I think a split between a "safe" pension fund and a couple of trackers via the SIPP might be the next step?


Moneyquery

Original Poster:

14 posts

2 months

Sunday 31st March
quotequote all
I plan to try and max out pension over ISAs. We already save quite diligently and with a family wedding out of the way next year our only big expense would be holidays and maybe replacing one or both cars.
I know that won’t do it on its own so some sensible placing of SIPP money will be crucial I expect.

Moneyquery

Original Poster:

14 posts

2 months

Sunday 31st March
quotequote all
Ken_Code said:
Moneyquery said:
Just coming back to this, thanks again for all the advice.

Life insurance is pretty well covered by death in service benefit at the moment, like someone above said, I'm worth far more dead than alive.

Re budget, still working on it but around 40k per year at today's levels plus state pension would pay the bills and keep us comfortable, bit of travel and leisure provided for.
Well that’s not going to happen. Also, you’ve been blowing over £80,000 per year while working, how are you intending to half your outgoings once you actually want to do things instead of going to work?
Just as well you're not offering advice, because you can't add up, you can't absorb information, and you jump to conclusions without any basis.

Moneyquery

Original Poster:

14 posts

2 months

Sunday 31st March
quotequote all
Steve H said:
As others have commented I am at a loss as to how someone earns so much and has accumulated so little.

OP, if you can manage on £40k as you suggest and would like any chance of doing so I would suggest you start right now living at that income level and put all the rest into investments

Sorry if this sounds negative but you are asking the right question and this is the answer.
It’s only in the last few years that I’ve enjoyed this level of income. If I’d been earning like this for a decade or more I’m sure the situation would be different. I honestly don’t think we’re extravagant. We actually save far more than we spend apart from housing costs.

Moneyquery

Original Poster:

14 posts

2 months

Sunday 31st March
quotequote all
xeny said:
Where are you getting £17,000 from? I make it £31,200 between pension and ISA?

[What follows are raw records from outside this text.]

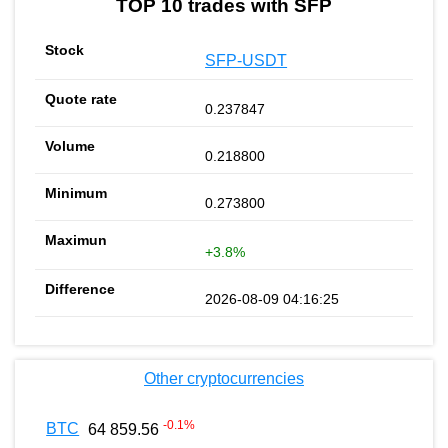
TOP 10 trades with SFP
SFP-USDT
0.237847
0.218800
0.273800
+3.8%
2026-08-09 04:16:25
Other cryptocurrencies
-0.1
%
BTC
64 859.56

OP - I'd give some serious thought to taking money out of the ISA to live on so you can pay more into the pension - essentially seek to maximise your pension contributions and minimise tax paid. Alternatively (and this is probably a better option as the ISA is presumably cash?) run down the £30,000 cash buffer, so you don't waste ISA allowance.
Yes, I’ve already dug into both pots to max out the pension allowance and plan to put in a good chunk to start next tax year



Moneyquery

Original Poster:

14 posts

2 months

Sunday 31st March
quotequote all
bhstewie said:
I wouldn't automatically assume it's "bait".

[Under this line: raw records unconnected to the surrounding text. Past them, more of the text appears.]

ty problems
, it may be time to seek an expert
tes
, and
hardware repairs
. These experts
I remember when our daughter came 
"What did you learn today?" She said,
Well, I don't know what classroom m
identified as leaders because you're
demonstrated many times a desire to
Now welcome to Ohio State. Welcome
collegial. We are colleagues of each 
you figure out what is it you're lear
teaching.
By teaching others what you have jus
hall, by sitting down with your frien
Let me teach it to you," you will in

Plenty of people seem to live for today and don't think about tomorrow until it's very late in the day.
I’m not trying to bait anyone.
But the assumption that we piss it all up the wall is plain wrong. We save over 40k a year. It’s just that we’ve only been able to do that in the last few years.
The whole point of asking the question in the OP was to get some honest advice and it’s been a very useful set of responses.